Re:Re: [PATCH] bundle-uri: refresh packed_git if unbundle succeed

"Xing Xin" <bupt_xingxin@xxxxxxx> · Mon, 20 May 2024 17:41:12 +0800 (CST)

At 2024-05-17 13:00:49, "Patrick Steinhardt" <ps@xxxxxx> wrote:
>On Wed, May 15, 2024 at 03:01:09AM +0000, blanet via GitGitGadget wrote:
>> From: Xing Xin <xingxin.xx@xxxxxxxxxxxxx>
>
>Long time no see :)

Glad to see you again here :)

>> 
>> So why the `refs/bundles/main` is not discovered? After some digging I
>> found that:
>> 
>> 1. when unbundling a downloaded bundle, a `verify_bundle` is called to
>>    check its prerequisites if any. The verify procedure would find oids
>>    so `packed_git` is initialized.
>> 
>> 2. after unbundled all bundles, we would enter `do_fetch_pack_v2`,
>>    during which `mark_complete_and_common_ref` and `mark_tips` would
>>    find oids with `OBJECT_INFO_QUICK` flag set, so no new packs would be
>>    enlisted if `packed_git` has already initialized in 1.
>
>And I assume we do not want it to not use `OBJECT_INFO_QUICK`?

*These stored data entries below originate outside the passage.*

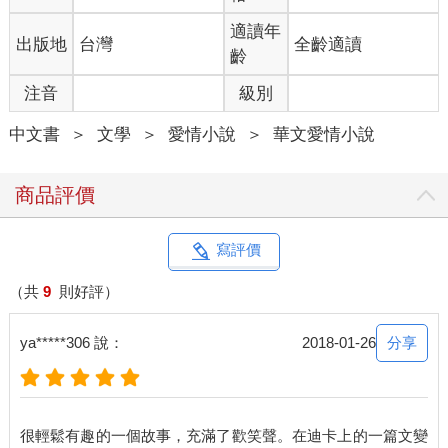
台灣小美女。
但是花朵姊妹也僅是遜色我們一點點的美女，穿上古裝配上她們
適讀年
出版地
台灣
全齡適讀
那空靈的模樣，隨隨便便就是倩女幽魂。
齡
「我不敢相信，妳是忘了嗎？」百花些些瞪大眼睛。
注音
級別
「身為貪吃鬼金牛座一員，妳居然會忘記這件事情？」百合些些
翻白眼。
中文書
＞
文學
＞
愛情小說
＞
華文愛情小說
啊……
在我容量超級小的腦袋之中，隱隱約約浮現了上禮拜吉他社社長
說的話。
商品評價
「慶祝我小考終於及格，下禮拜三請大家吃早餐。」
寫評價
我居然忘記這種大事情！！
二話不說，立刻起身往教室外跑去。
（共
9
則好評）
「胖牛，妳吃完的早餐不收嗎？」方琦然鄙夷指著我桌上那團。
「真是杯盤羊藉呀。」
分享
ya*****306 說：
2018-01-26
「親愛的，幫我收一下。」我回頭對她拋媚眼，「還有不是杯盤
羊藉，是杯盤狼藉，妳最好多看一下國文課本。」
「妳……！」方琦然臉些些紅起，老是講錯成語大概是她唯一弱
點了，不過這弱點看在其他男生眼中卻是最可愛的反差萌。
很輕鬆有趣的一個故事，充滿了歡笑聲。在迪卡上的一篇文變
一走出教室，花朵姊妹左右兩邊分別勾搭上我的肩膀。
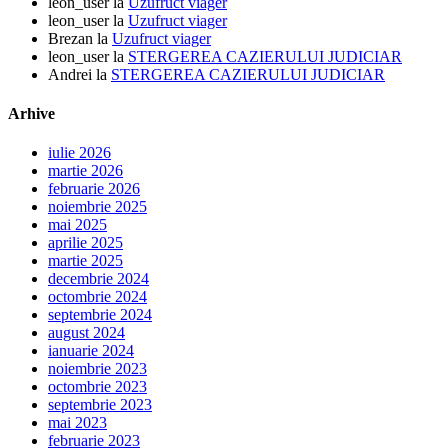
leon_user
la
Uzufruct viager
leon_user
la
Uzufruct viager
Brezan
la
Uzufruct viager
leon_user
la
STERGEREA CAZIERULUI JUDICIAR
Andrei
la
STERGEREA CAZIERULUI JUDICIAR
Arhive
iulie 2026
martie 2026
februarie 2026
noiembrie 2025
mai 2025
aprilie 2025
martie 2025
decembrie 2024
octombrie 2024
septembrie 2024
august 2024
ianuarie 2024
noiembrie 2023
octombrie 2023
septembrie 2023
mai 2023
februarie 2023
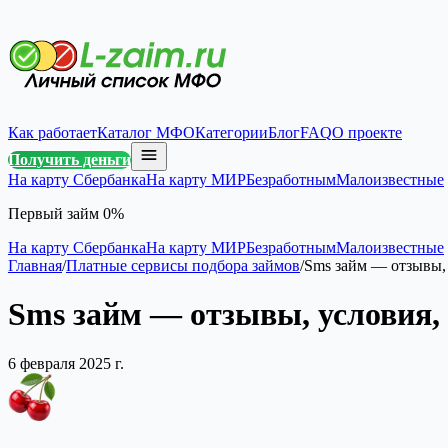
Как работает
Каталог МФО
Категории
Блог
FAQ
О проекте
Получить деньги
На карту Сбербанка
На карту МИР
Безработным
Малоизвестные
Первый займ 0%
На карту Сбербанка
На карту МИР
Безработным
Малоизвестные
Главная
/
Платные сервисы подбора займов
/
Sms займ — отзывы, 
Sms займ — отзывы, условия,
6 февраля 2025 г.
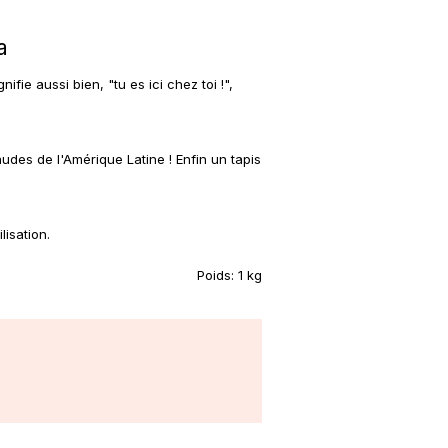
a
fie aussi bien, "tu es ici chez toi !",
udes de l'Amérique Latine ! Enfin un tapis
lisation.
Poids:
1 kg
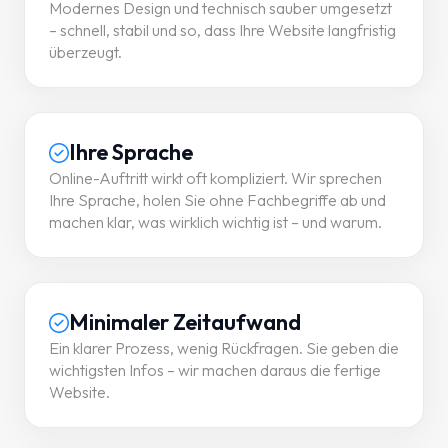
Modernes Design und technisch sauber umgesetzt
– schnell, stabil und so, dass Ihre Website langfristig
überzeugt.
Ihre Sprache
Online-Auftritt wirkt oft kompliziert. Wir sprechen
Ihre Sprache, holen Sie ohne Fachbegriffe ab und
machen klar, was wirklich wichtig ist – und warum.
Minimaler Zeitaufwand
Ein klarer Prozess, wenig Rückfragen. Sie geben die
wichtigsten Infos – wir machen daraus die fertige
Website.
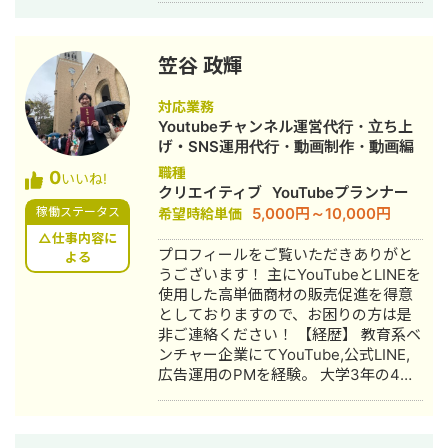
す。 またテレビ業界で活躍するディレ
クター、編集者とも繋がりがあるた
め、ハイクオリティーな映像制作がで
きます。
笠谷 政輝
対応業務
Youtubeチャンネル運営代行・立ち上
げ・SNS運用代行・動画制作・動画編
集
職種
0
いいね!
クリエイティブ
YouTubeプランナー
5,000円～10,000円
稼働ステータス
希望時給単価
△仕事内容に
プロフィールをご覧いただきありがと
よる
うございます！ 主にYouTubeとLINEを
使用した高単価商材の販売促進を得意
としておりますので、お困りの方は是
非ご連絡ください！ 【経歴】 教育系ベ
ンチャー企業にてYouTube,公式LINE,
広告運用のPMを経験。 大学3年の4月
に独立し、独立半年後からStockSunに
参画。 現在は8つのYouTubeチャンネ
ルを運用中。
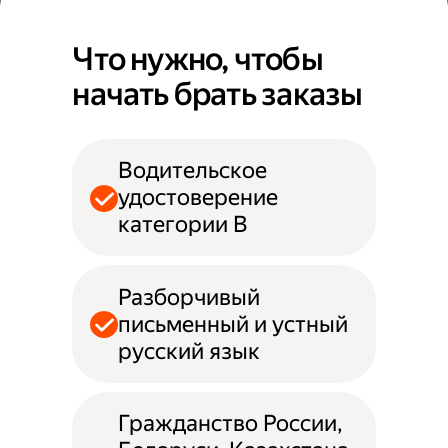
Что нужно, чтобы
начать брать заказы
Водительское
удостоверение
категории B
Разборчивый
письменный и устный
русский язык
Гражданство России,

I think so. For clones or fetches without using bundle-uri, we can hardly
encounter the case that new packs are added during the negotiation process.
So using `OBJECT_INFO_QUICK` can get some performance gain.

>
>> Back to the example above, when unbunding `incr.bundle`, `base.pack` is
>> enlisted to `packed_git` bacause of the prerequisites to verify. Then we
>> can not find `B` for negotiation at a latter time bacause `B` exists in
>> `incr.pack` which is not enlisted in `packed_git`.
>
>Okay, the explanation feels sensible.
>
>> This commit fixes this by adding a `reprepare_packed_git` call for every
>> successfully unbundled bundle, which ensures to enlist all generated
>> packs from bundle uri. And a set of negotiation related tests are added.
>
>This makes me wonder though. Do we really need to call
>`reprepare_packed_git()` once for every bundle, or can't we instead call
>it once at the end once we have fetched all bundles? Reading on.
>
>> Signed-off-by: Xing Xin <xingxin.xx@xxxxxxxxxxxxx>
>> ---
>>     bundle-uri: refresh packed_git if unbundle succeed
>> 
>> Published-As: https://github.com/gitgitgadget/git/releases/tag/pr-1730%2Fblanet%2Fxx%2Fbundle-uri-bug-using-bundle-list-v1
>> Fetch-It-Via: git fetch https://github.com/gitgitgadget/git pr-1730/blanet/xx/bundle-uri-bug-using-bundle-list-v1
>> Pull-Request: https://github.com/gitgitgadget/git/pull/1730
>> 
>>  bundle-uri.c                |   3 +
>>  t/t5558-clone-bundle-uri.sh | 129 ++++++++++++++++++++++++++++++++++++
>>  2 files changed, 132 insertions(+)
>> 
>> diff --git a/bundle-uri.c b/bundle-uri.c
>> index ca32050a78f..2b9d36cfd8e 100644
>> --- a/bundle-uri.c
>> +++ b/bundle-uri.c
>> @@ -7,6 +7,7 @@
>>  #include "refs.h"
>>  #include "run-command.h"
>>  #include "hashmap.h"
>> +#include "packfile.h"
>>  #include "pkt-line.h"
>>  #include "config.h"
>>  #include "remote.h"
>> @@ -376,6 +377,8 @@ static int unbundle_from_file(struct repository *r, const char *file)
>>  			       VERIFY_BUNDLE_QUIET)))
>>  		return 1;
>>  
>> +	reprepare_packed_git(r);
>> +
>
>So what's hidden here is that `unbundle_from_file()` will also try to
>access the bundle's refs right away. Surprisingly, we do so by calling
>`refs_update_ref()` with `REF_SKIP_OID_VERIFICATION`, which has the
>effect that we basically accept arbitrary object IDs here even if we do
>not know those. That's why we didn't have to `reprepare_packed_git()`
>before this change.

You are right! I tried dropping this `REF_SKIP_OID_VERIFICATION` flag and
the negotiation works as expected.

After some further digging I find that without `REF_SKIP_OID_VERIFICATION`,
both `write_ref_to_lockfile` for files backend and `reftable_be_transaction_prepare`
for reftable backend would call `parse_object` to check the oid. `parse_object`
can help refresh `packed_git` via `reprepare_packed_git`.

>
>Now there are two conflicting thoughts here:
>
>  - Either we can now drop `REF_SKIP_OID_VERIFICATION` as the object IDs
>    should now be accessible.
>
>  - Or we can avoid calling `reprepare_packed_git()` inside the loop and
>    instead call it once after we have fetched all bundles.
>
>The second one feels a bit like premature optimization to me. But the
>first item does feel like it could help us to catch broken bundles
>because we wouldn't end up creating refs for objects that neither we nor
>the bundle have.

I favor the first approach because a validation on the object IDs we are
writing is a safe guard . And the flag itself was designed to be used in
testing scenarios.

/*
 * Blindly write an object_id. This is useful for testing data corruption
 * scenarios.
 */
#define REF_SKIP_OID_VERIFICATION (1 << 10)